Recognize text from picture

ccc

def pil2ui(pil_image):
    buffer = io.BytesIO()
    pil_image.save(buffer, format='PNG')
    return ui.Image.from_data(buffer.getvalue())

is memory leaking buffer which has been proven to crash Pythonista when multiple images are processed. A better approach is to use a context manager to force the .close().

def pil2ui(pil_image):
    with io.BytesIO() as buffer:
        pil_image.save(buffer, format='PNG')
        return ui.Image.from_data(buffer.getvalue())

mikael

Revisiting this.

Regardless of language restrictions, I have found the simple and reliable ability to pick text from paper to be useful for me almost weekly - URLs, email addresses, reservation codes, laptop serial numbers, etc.

With the use, I noted that the original script had some issues:

Difficult to find and open when quickly needed.
Slow to get from the picked photo to recognized text.
Results are a pain to copy from the Console as it likes to jump around just as you’ve selected the text to copy.

Point #1 was fixed with a simple Apple Shortcuts shortcut to make the script easy to run.

Point #3 was resolved by presenting the recognized text in a TableView, with tap to copy.

Point #2 took a bit more doing.

Pythonista photos module wants to return PIL images, and that results in two very slow conversions - first the module converts the UIImage to PIL, and then I converted that back to a PNG image for recognition.
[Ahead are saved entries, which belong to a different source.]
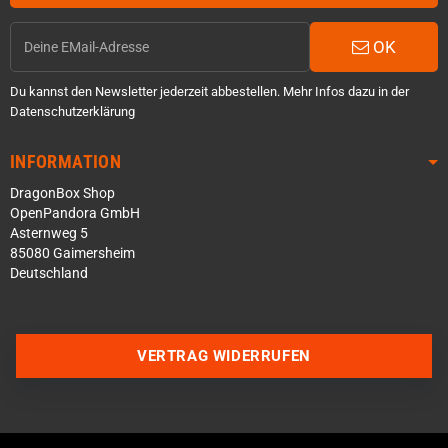
OK
Du kannst den Newsletter jederzeit abbestellen. Mehr Infos dazu in der
Datenschutzerklärung
INFORMATION
DragonBox Shop
OpenPandora GmbH
Asternweg 5
85080 Gaimersheim
Deutschland
Über WhatsApp schreiben
VERTRAG WIDERRUFEN
Über Telegram schreiben
Discord Server beitreten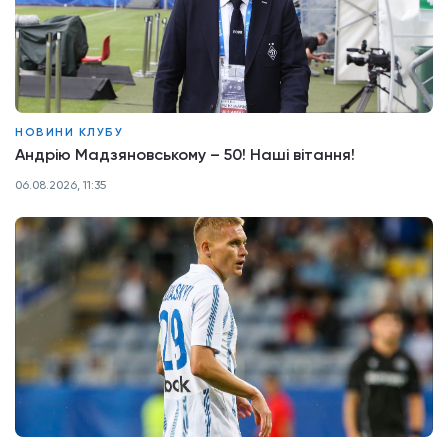
НОВИНИ КЛУБУ
Андрію Мадзяновському – 50! Наші вітання!
06.08.2026, 11:35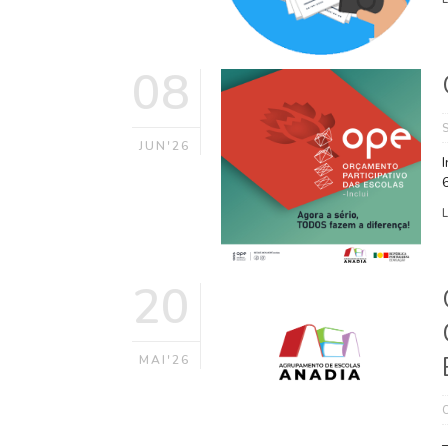
08
JUN'26
20
MAI'26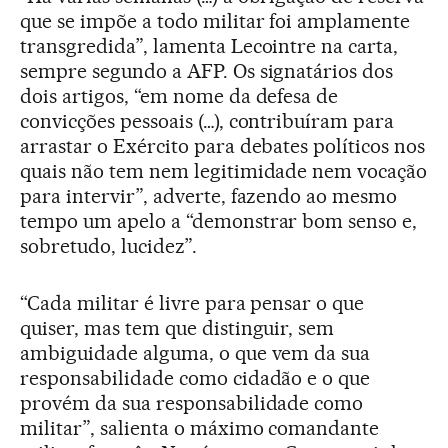
que se impõe a todo militar foi amplamente
transgredida”, lamenta Lecointre na carta,
sempre segundo a AFP. Os signatários dos
dois artigos, “em nome da defesa de
convicções pessoais (…), contribuíram para
arrastar o Exército para debates políticos nos
quais não tem nem legitimidade nem vocação
para intervir”, adverte, fazendo ao mesmo
tempo um apelo a “demonstrar bom senso e,
sobretudo, lucidez”.
“Cada militar é livre para pensar o que
quiser, mas tem que distinguir, sem
ambiguidade alguma, o que vem da sua
responsabilidade como cidadão e o que
provém da sua responsabilidade como
militar”, salienta o máximo comandante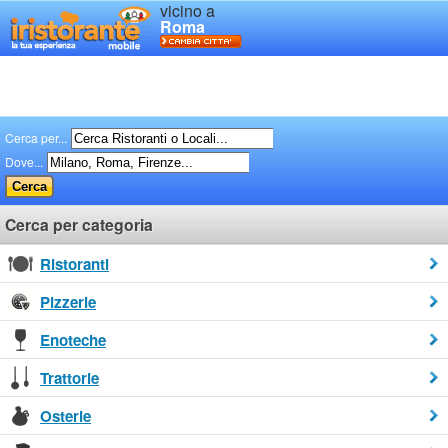
vicino a
Roma
Cerca per...
Dove...
Cerca per categoria
Ristoranti
Pizzerie
Enoteche
Trattorie
Osterie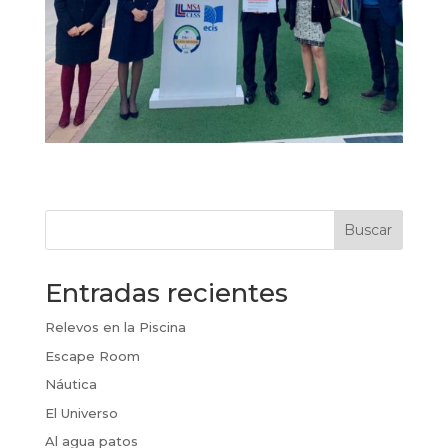
Buscar
Entradas recientes
Relevos en la Piscina
Escape Room
Náutica
El Universo
Al agua patos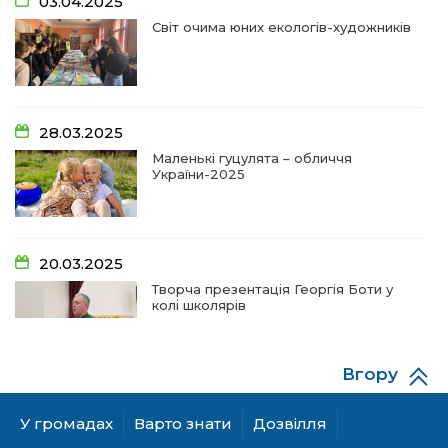
03.04.2025
28 чер
Світ очима юних екологів-художників
09:20
Проза Людмили Охріменко: про те, що і гріє, і
болить…
28 чер
14:44
Рік невідомості та болю:
28.03.2025
19 чер
Маленькі гуцулята – обличчя
України-2025
14:33
На освітньому горизонті
19 чер
20.03.2025
09:09
Від дитячих випробувань до фронту
Творча презентація Георгія Боти у
11 чер
колі школярів
09:06
Від каменя до деревця: спогади майстрів та
газдинь
11 чер
Вгору
06.12.2024
09:03
Сарата: земля солених вод та едельвейсів
А гуцулкам пасує хустка!
У громадах
Варто знати
Дозвілля
11 чер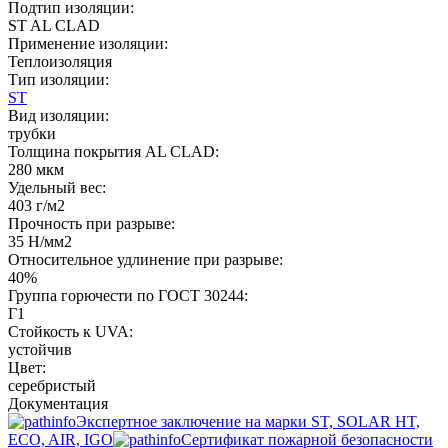
Подтип изоляции:
ST AL CLAD
Применение изоляции:
Теплоизоляция
Тип изоляции:
ST
Вид изоляции:
трубки
Толщина покрытия AL CLAD:
280 мкм
Удельный вес:
403 г/м2
Прочность при разрыве:
35 Н/мм2
Относительное удлинение при разрыве:
40%
Группа горючести по ГОСТ 30244:
Г1
Стойкость к UVA:
устойчив
Цвет:
серебристый
Документация
Экспертное заключение на марки ST, SOLAR HT,
ECO, AIR, IGO
Сертификат пожарной безопасности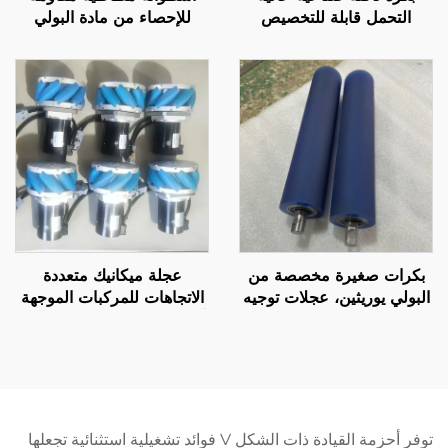
التحمل قابلة للتخصيص
للإحصاء من مادة البولي
ومطلية بالبولي يوريثين، عجلة
يوريثين (PU) للاستخدام في
محمل مطاطية صامتة من
آلات الوضع التصنيفي
البولي يوريثين، مصنعة
الكهربائية في قطاع النقل
مباشرة من المصنع
والآلات
بكرات صغيرة مخصصة من
عجلة ميكانيك متعددة
البولي يوريثين، عجلات توجيه
الاتجاهات للمركبات الموجهة
ناقلة للطابعات الدقيقة
آليًا (AGV)، من مادة البولي
بدرجات صلابة وألوان مختلفة،
يوريثان (PU)، خدمة
بكرة مطاطية عالية الجودة
مخصصة
توفر أحزمة القيادة ذات الشكل V فوائد تشغيلية استثنائية تجعلها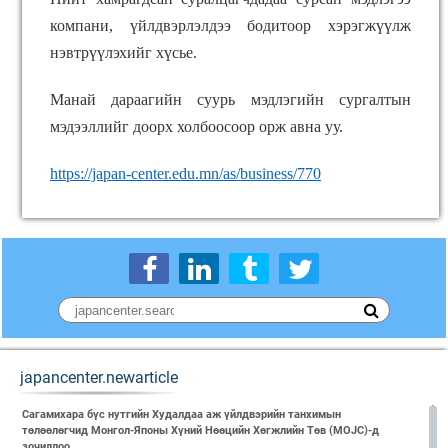
компани, үйлдвэрлэлдээ бодитоор хэрэгжүүлж
нэвтрүүлэхийг хүсье.
Манай дараагийн суурь мэдлэгийн сургалтын
мэдээллийг доорх холбоосоор орж авна уу.
https://japan-center.edu.mn/as/business/770
japancenter.newarticle
Сагамихара бүс нутгийн Худалдаа аж үйлдвэрийн танхимын
төлөөлөгчид Монгол-Японы Хүний Нөөцийн Хөгжлийн Төв (MOJC)-д
зочиллоо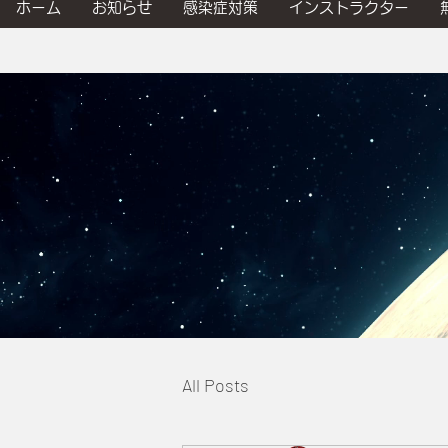
ホーム
お知らせ
感染症対策
インストラクター
All Posts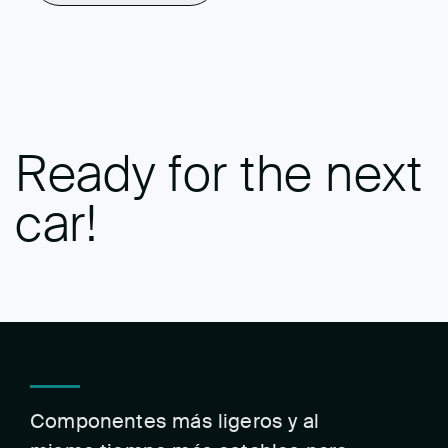
Ready for the next
car!
Componentes más ligeros y al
I found some @cvp code in this thread and replaced photos module with objc_util pickers, which return PNG data almost directly.

And hey presto! Not just faster recognition, but instantaneous - and with much better quality than with the only contender app I could find (Prizmo Go).

Updated script here.

cvp

@mikael Thanks for your great 🎁for New Year

cvp

Question for a specialist of this forum.
In the last post of @mikael , I see my user as @cvp but as a black text and not clickable blue, although I've received a notification "Mikael mentioned you...".
How is that possible?

mikael

Happy last day of the decade to everyone who shares my calendar!

I finessed the script a bit with the ability to select, copy or share multiple items, and nicer icons.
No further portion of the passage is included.